Hot Fuzz (2007)

Rating: B

Dir: Edgar Wright
Star: Simon Pegg, Nick Frost, Jim Broadbent, Timothy Dalton

Supercop Nick Angel makes the rest of the Metropolitan force look bad, and is reassigned to Sandford, the safest village in the country. At first, everything looks so peaceful as to be utterly boring, and Angel’s gung-ho approach is ridiculed by his colleagues – except Danny (Frost), who has seen every action movie ever made. But a rash of mysterious, and in one case incredibly gory, deaths gives Nick something to investigate; what he turns up suggests there might be more going on in Sandford than meets the eye.

The chemistry on view here is impeccable, and the script perhaps a little subtler than Shaun. The satirical back-target here is the cloying nature of small-town, rural life, rather than the depersonalizing nature of big-city existence, yet the barbs hit with equal point, particularly the rampant xenophobia often found in such communities [Having grown-up in a town with a population under 10,000, I know exactly what authors Pegg and Wright mean]. However, the main victim is action movies and all their cliches: at one point, Danny asks Nick, “Is it true that there’s a point on a man’s head where if you shoot it, it will blow up?” And that’s during a presentation to a school. The film works best when it plays with these conventions, and the idyllic setting enhances their idiocy very nicely.

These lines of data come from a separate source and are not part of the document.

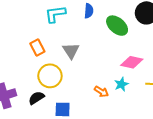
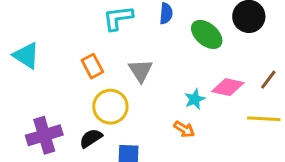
cyan star: (121, 84) -> (195, 99), moved

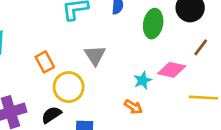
green ellipse: (207, 34) -> (153, 24), turned 60
orange rectangle: (92, 66) -> (45, 62), moved
brown line: (268, 80) -> (201, 47), moved

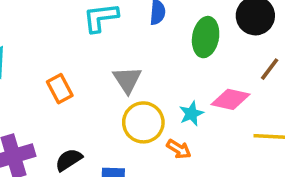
yellow circle: (69, 87) -> (143, 122), moved

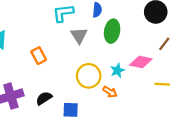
green ellipse: (206, 37) -> (112, 31), moved
gray triangle: (127, 80) -> (79, 35), moved

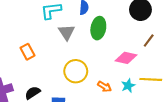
cyan star: (117, 71) -> (128, 86), moved
orange arrow: (110, 92) -> (105, 87), moved

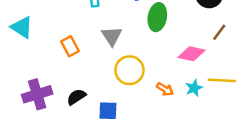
gray triangle: (67, 32) -> (112, 36), moved

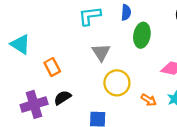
orange rectangle: (70, 46) -> (52, 67), moved
black semicircle: (76, 97) -> (62, 98), moved

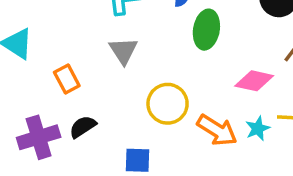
gray triangle: (101, 52) -> (123, 51), moved
orange arrow: (149, 100) -> (217, 130), size x1.6

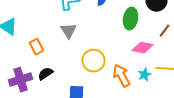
green ellipse: (206, 30) -> (130, 19), moved
orange arrow: (217, 130) -> (122, 76), turned -150

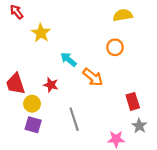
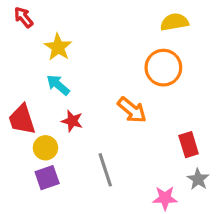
orange circle: (115, 47) -> (163, 68), size x1.5
cyan arrow: (69, 59) -> (58, 85), moved
purple square: (33, 125) -> (47, 178), turned -35

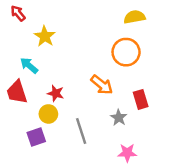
cyan arrow: (58, 85) -> (29, 65), moved
red rectangle: (189, 145) -> (141, 99), moved
yellow circle: (45, 148) -> (48, 114), moved
gray star: (198, 179) -> (119, 118), moved

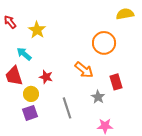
red arrow: (18, 13) -> (10, 22), moved
yellow semicircle: (135, 17) -> (125, 14), moved
yellow circle: (48, 114) -> (31, 94), moved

However, it’s not as good as Shaun, which worked both as a comedy and then, particularly in the much darker second-half, as a horror movie. They attempt the same thing here, but while the comedy still works, Wright doesn’t have a handle on the action – not really a surprise, since the awful Bad Boys II is held up as the pinnacle of that genre. The final 20 minutes turn into a repetition of all the cliches mercilessly mocked during the rest of the film. While that’s entirely intentional, they’re still cliches, lacking the inventiveness which elevated Shaun to such heights. Still damn good, undoubtedly – just a notch or two below this trio’s previous effort.